Once I get the horizontal railings attached to posts on the staircase, there will be no casualties to ruin anyone’s summer!
Now I’ve had time to do some fun stuff. And since Oscar Wilde said that initiation is the sincerest form of flattery, I decided to imitate some of the real life stuff that I thought would be perfect for my little house.
Like a jelly cupboard. I love these tall, narrow cabinets. I found a furniture maker on the internet that does cool Colonial style and rustic furniture, and this one caught my eye:
So I made this:
I left off the latch and the hinges because again, I know when to quit while I’m ahead! I couldn’t get the finish I would have liked on plain old basswood, so found a chalk paint called Vintage Mustard. I’m loving chalk paints because they’re so soft and subtle.

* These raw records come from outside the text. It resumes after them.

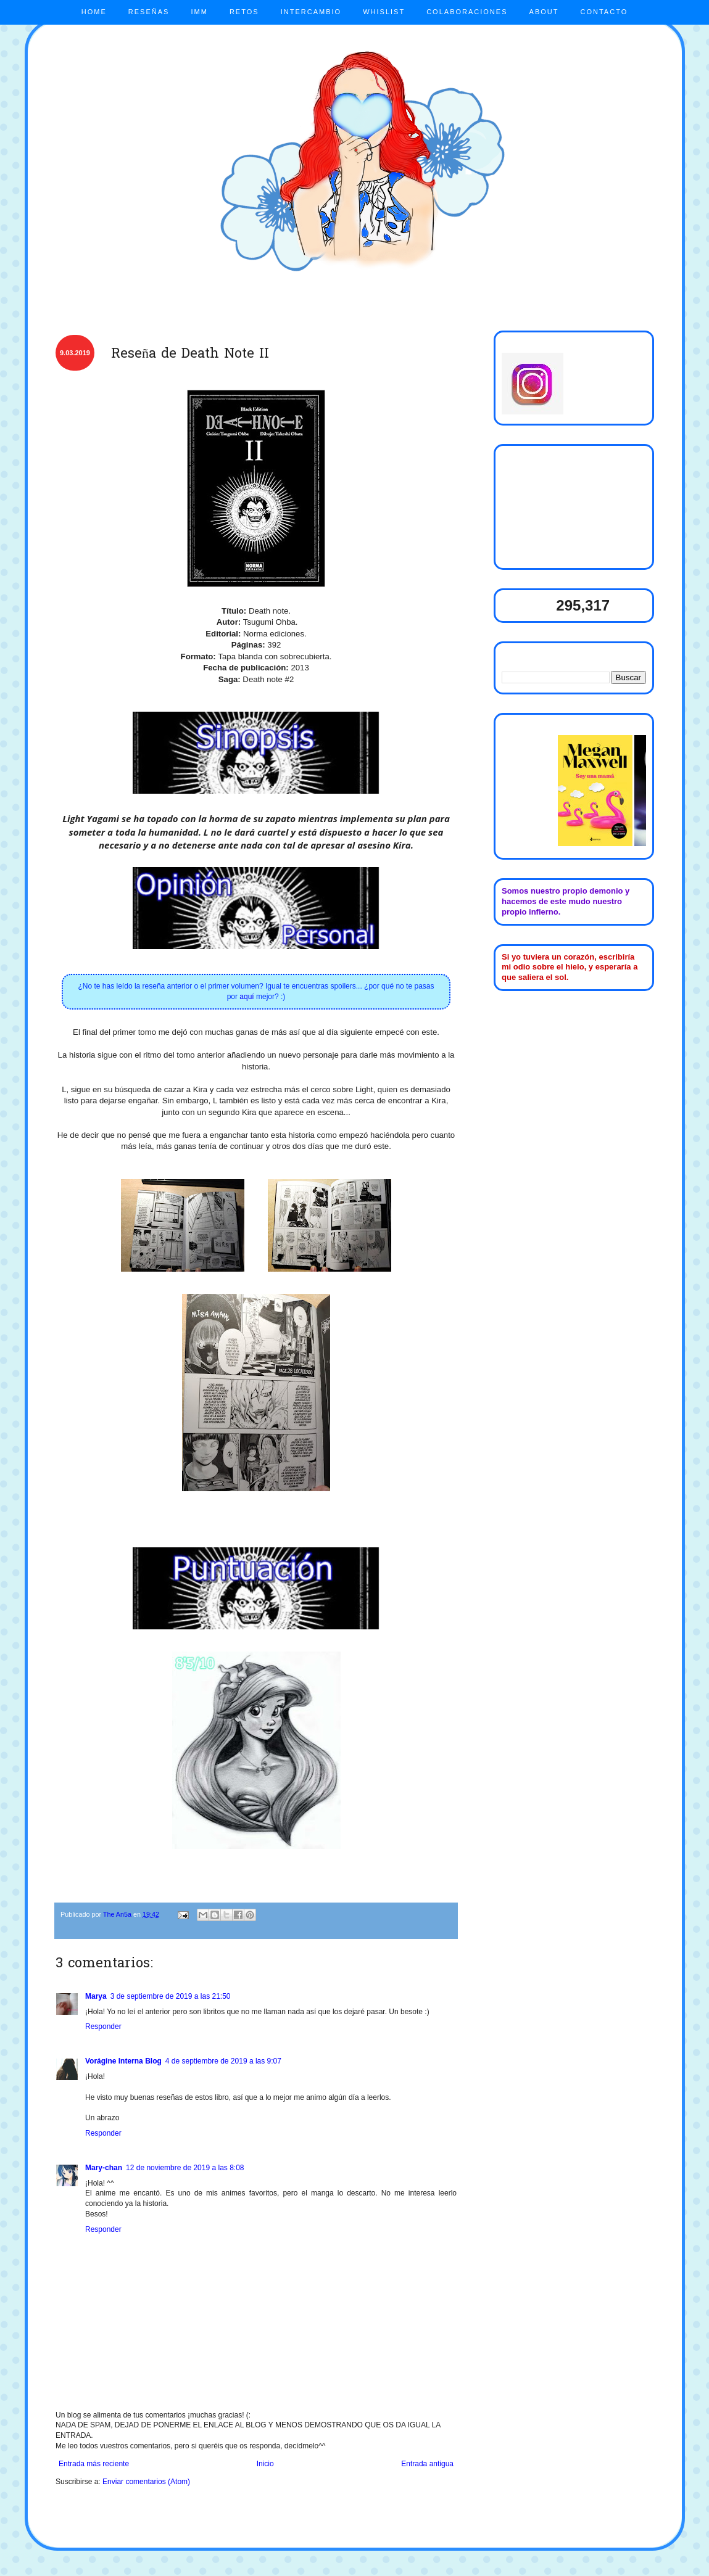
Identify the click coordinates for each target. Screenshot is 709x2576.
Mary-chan (103, 2167)
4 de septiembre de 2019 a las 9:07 (223, 2061)
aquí (246, 996)
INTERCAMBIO (311, 11)
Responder (103, 2026)
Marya (96, 1996)
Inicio (265, 2463)
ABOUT (544, 11)
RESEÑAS (149, 11)
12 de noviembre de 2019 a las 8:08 (185, 2167)
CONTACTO (604, 11)
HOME (94, 11)
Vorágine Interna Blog (123, 2061)
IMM (199, 11)
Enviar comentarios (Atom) (146, 2481)
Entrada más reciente (94, 2463)
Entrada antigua (427, 2463)
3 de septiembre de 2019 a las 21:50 (170, 1996)
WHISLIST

I liked this RL bottle of wine with a thingie to hang the wineglasses from. (What the heck are those thingies called, anyway?! The pic says wine glass holder, but that doesn’t sound right to me!)
So I made this:
I added a base for the bottle to sit in (and to disguise the fact that the bottle will fall over from the vibration of a gnat’s feet walking on a sponge in Australia). And honestly? The hole for the bottle is a tiny bit too big, making the thingie slide around kind of fast and loose. I gotta fix that. I got the label for the bottle on the internet – it’s from a wine called Clown Fish. Well, why not? The little fish complements the whale on the picture I put together using a pic I found on Google somewhere and some strip wood for a frame that brings it out from the wall. I find I much prefer frameless pictures for the walls. (Again, please excuse the bunny fur – it’s been a blockbuster shedding season this summer!)
And I loved these little wooden sailboats I found on a shopping site for beach house decor!
But I only did one for my house:
I might complete the set once the circulation in my cramped hands returns to normal after constructing this one. I used scrap wood and just sanded the bits until they took on the shapes I wanted. I added a little yellow flag just to be a showoff! Now that I see these together, mine is taller and skinnier than the real ones. Darn!!! I may go back to the drawing board on this one. And let me tell you, threading the “rope” through the microscopic holes in the boat and then trying to knot it is one of the best times you’ll ever have. If you’re a masochist.
The most fun was imitating these fish dishes I found on the internet!
I’d love to have these in real life! But in the meantime, I made these:
I bought some plain white porcelain plates, bowls and mugs. Using waterslide decals, I transferred the fish plate images to my tiny plates. I LOVE doing waterslide decals! I could make plates with them from now ’til doomsday! Unfortunately, the photo included a big blue store sticker on the plate which you can see on my plate as a great big blue BLOB! Grrrrr! I was going to imitate the bowls as well, but of course, a round waterslide tucked into a bowl shape equals a wrinkly mess, so I made do with putting a blue stripe around the bowls and around the mugs as well.
Whew! That’s it for the kitchen!
I just now need to fill the cabinets, put appliances on the counters, get a mini-fridge to go next to the kitchen unit (along with a trash bin), and add some more wall art and other little things that will make it look like a room that people really live in. And spill stuff in.